Ok guys I'm completely new to predator hunting and am working on getting set up for next yr. My question is this (I've done a search and had no luck sorry) what caliber is good to have? .17 or .223?? This will be a predator and target used gun as I have deer and small game guns already (270 & .22) I'm puzzled on that end lol. I can get ammo for both easy and would like to also just go out and shoot it alot. Sorry if I'm asking a question that is beat to death already just can't find an answer. Is a .17 a good caliber at all?

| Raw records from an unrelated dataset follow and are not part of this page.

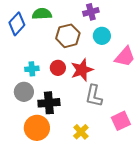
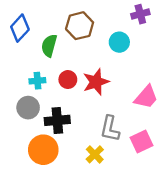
purple cross: (91, 12) -> (140, 14), moved
green semicircle: (42, 14) -> (49, 46), moved, turned -72
brown hexagon: (68, 36) -> (80, 26), moved
pink trapezoid: (125, 57) -> (146, 97), moved
gray L-shape: (94, 96) -> (110, 129), moved

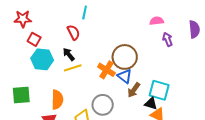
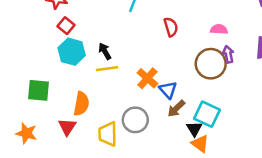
red semicircle: (73, 32) -> (171, 27), moved
brown circle: (125, 57) -> (211, 64), moved
black triangle: (151, 104) -> (194, 129), turned 32

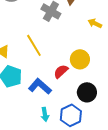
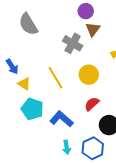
yellow circle: (80, 59) -> (89, 75), moved
red semicircle: (61, 71) -> (92, 104), moved

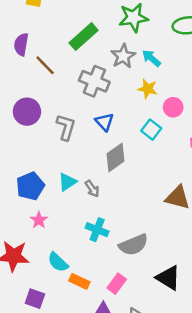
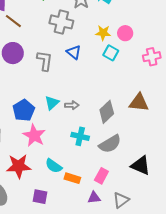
brown line: (45, 65) -> (13, 21), moved
yellow star: (148, 89) -> (103, 33), moved
gray diamond: (115, 157) -> (107, 112), moved
gray arrow: (92, 189) -> (72, 105), turned -48
pink star: (39, 220) -> (34, 135), size x1.6

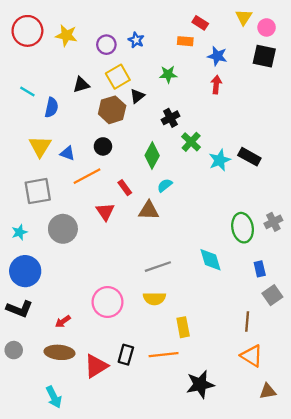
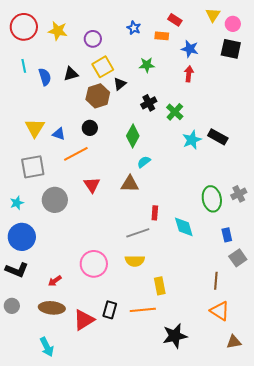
blue star: (136, 40) -> (134, 28), moved
cyan line: (27, 92) -> (24, 66), moved, turned 48
blue semicircle: (51, 108) -> (45, 77), moved, turned -30
green cross: (191, 142) -> (175, 112), moved
red rectangle: (125, 188) -> (155, 213), moved, turned 40

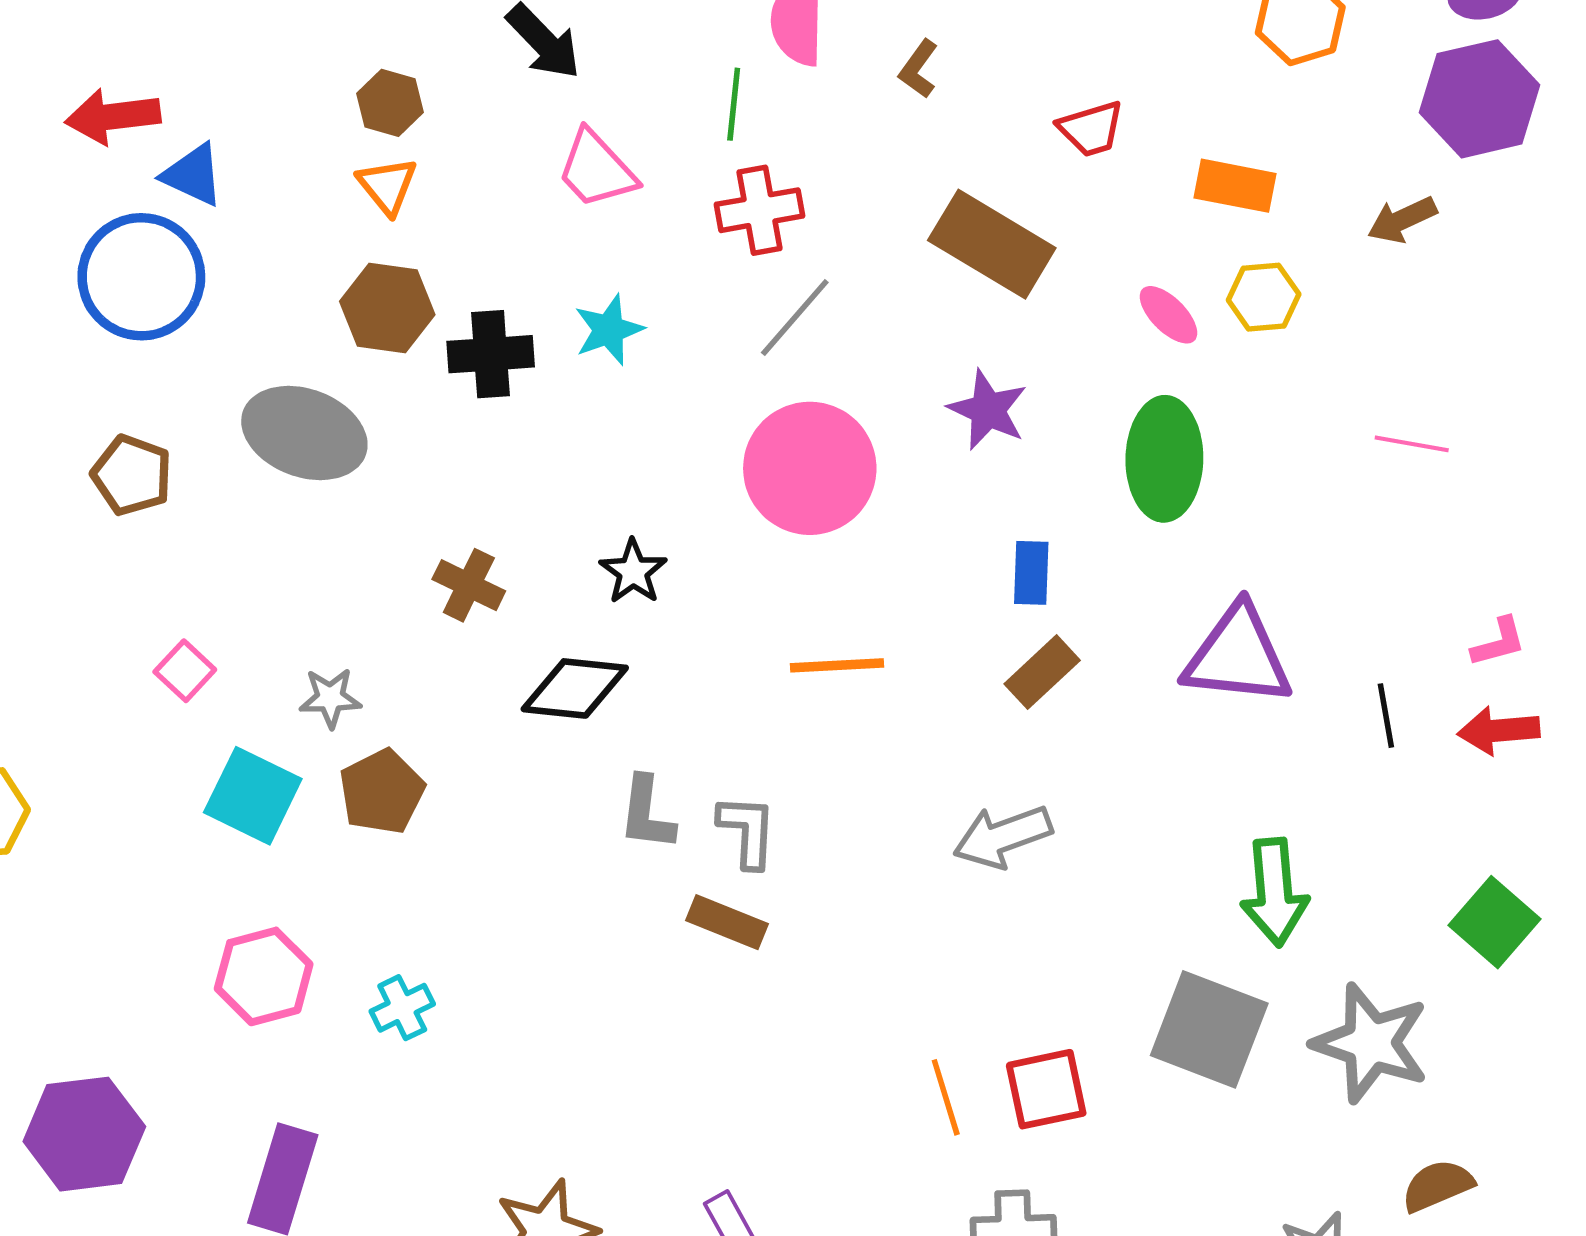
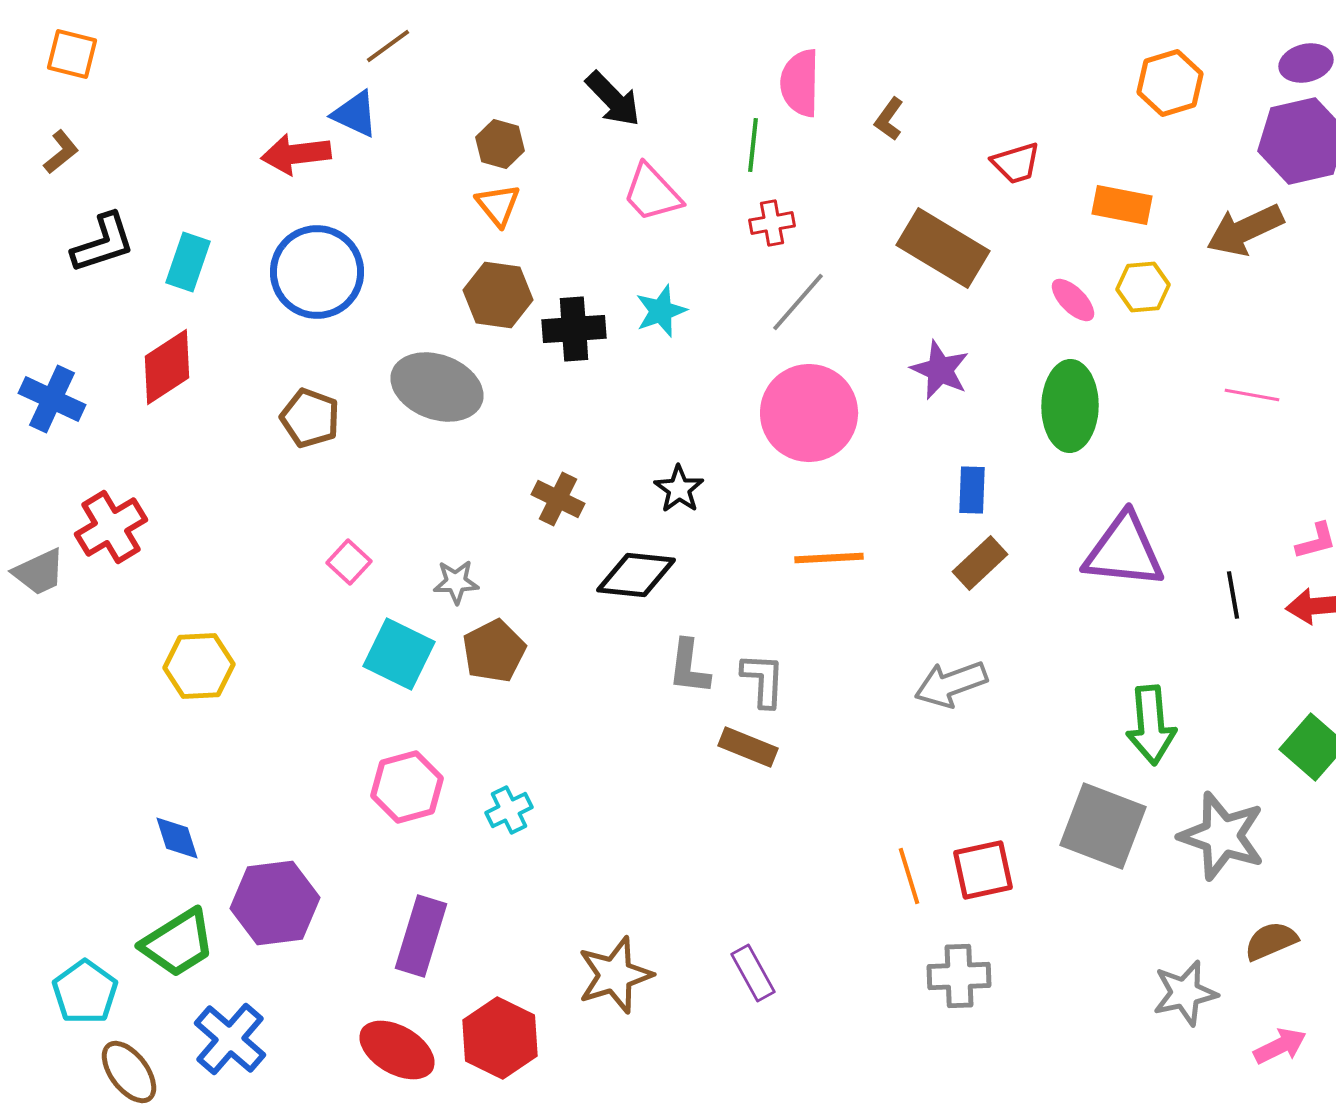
blue triangle: (193, 175) -> (355, 114), moved
red cross: (760, 210) -> (772, 223), size x0.7
brown arrow: (1402, 220) -> (1245, 230), size x1.5

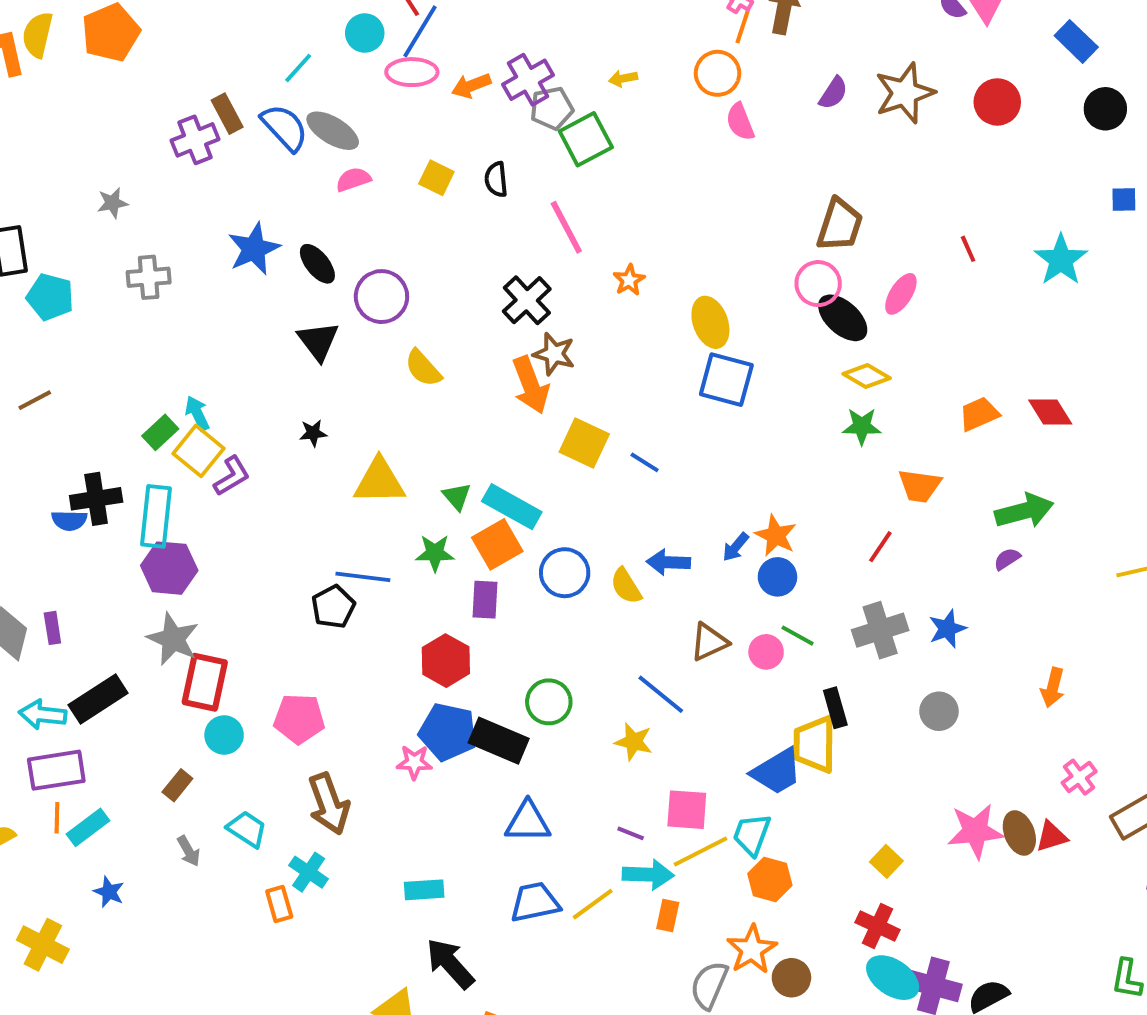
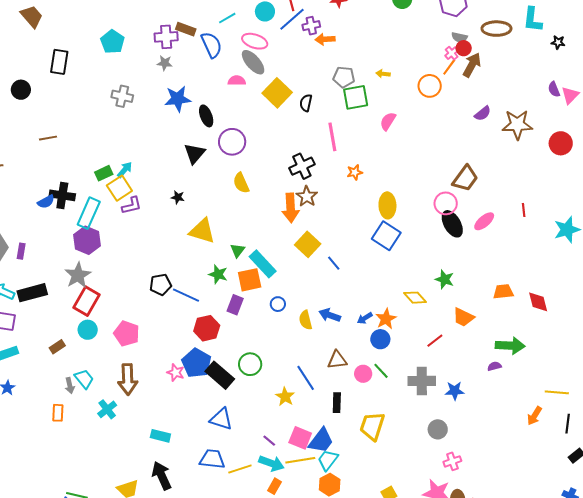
pink ellipse: (412, 72) -> (255, 41), moved
purple cross: (528, 80) -> (311, 26), moved, size x0.7
orange arrow: (471, 86) -> (325, 39), moved
brown rectangle: (227, 114) -> (186, 29), turned -60
pink semicircle: (740, 122) -> (388, 121), moved, turned 36
gray ellipse: (333, 131) -> (253, 62), moved
yellow square: (436, 178) -> (277, 93), size x1.6
gray star: (113, 203) -> (165, 63), moved
cyan pentagon: (50, 297) -> (113, 42), moved
yellow diamond: (867, 376) -> (415, 298), moved
cyan arrow: (197, 413) -> (125, 170), turned 48
blue semicircle: (69, 520) -> (46, 202), turned -48
blue circle: (565, 573) -> (278, 304), size x0.6
blue line: (363, 577) -> (186, 295), moved
orange arrow: (1053, 687) -> (534, 416), moved
black rectangle: (835, 708) -> (337, 403), moved
blue trapezoid: (777, 771) -> (321, 441), moved, turned -40
pink cross: (1079, 777) -> (452, 461), moved
gray arrow: (189, 851) -> (70, 385), moved
orange rectangle: (279, 904) -> (58, 413), moved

Longest shot I'll have is maybe 250 yards, I'm in louisiana and there is not many places here that reguire long range shooting and none where I'll hunt

Sent from my SAMSUNG-SM-G925A using Tapatalk


----------



## prairiewolf (Feb 19, 2012)

I would go with the .223 if you are planning on coyotes. I use 40 gr hollow points and dont get fur damage. Stay away from V-max if you are planning on keeping fur. I consider the .17 cal to be a fox and bobcat only caliber, but that's just my opinion others like them.


----------



## 220swift (Mar 2, 2011)

I agree with prairiewolf, the .223 will be a better coyote rifle.


----------



## azpredatorhunter (Jul 24, 2012)

Welcome to predator talk, bfdaft. Bring enough gun, you might call in a Rougarou.


----------



## poe (Feb 10, 2010)

I would also go with the .223. Which 17 are you referring to because there is a big difference between a 17 hmr and say a 17 Remington


----------



## youngdon (Mar 10, 2010)

I'd say 223 also. 
Welcome to the forum.


----------



## dwtrees (Mar 5, 2012)

Definately go with the .223. I have both and the 223 is a much better caliber for coyote than the 17 hmr or the 17 wsm.


----------



## bones44 (Jan 7, 2011)

.223 to start with and experiment down the road. Some places also warrant a shotgun as well


----------